*Extracted data*
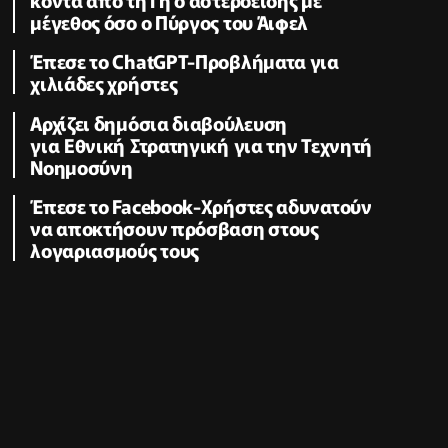
μέγεθος όσο ο Πύργος του Άιφελ
Έπεσε το ChatGPT-Προβλήματα για
χιλιάδες χρήστες
Αρχίζει δημόσια διαβούλευση
για Εθνική Στρατηγική για την Τεχνητή
Νοημοσύνη
Έπεσε το Facebook-Χρήστες αδυνατούν
να αποκτήσουν πρόσβαση στους
λογαριασμούς τους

*Problem statement*
Retype everything in the entries exactly except the pictures.

*Exercise answer*
μέγεθος όσο ο Πύργος του Άιφελ
Έπεσε το ChatGPT-Προβλήματα για
χιλιάδες χρήστες
Αρχίζει δημόσια διαβούλευση
για Εθνική Στρατηγική για την Τεχνητή
Νοημοσύνη
Έπεσε το Facebook-Χρήστες αδυνατούν
να αποκτήσουν πρόσβαση στους
λογαριασμούς τους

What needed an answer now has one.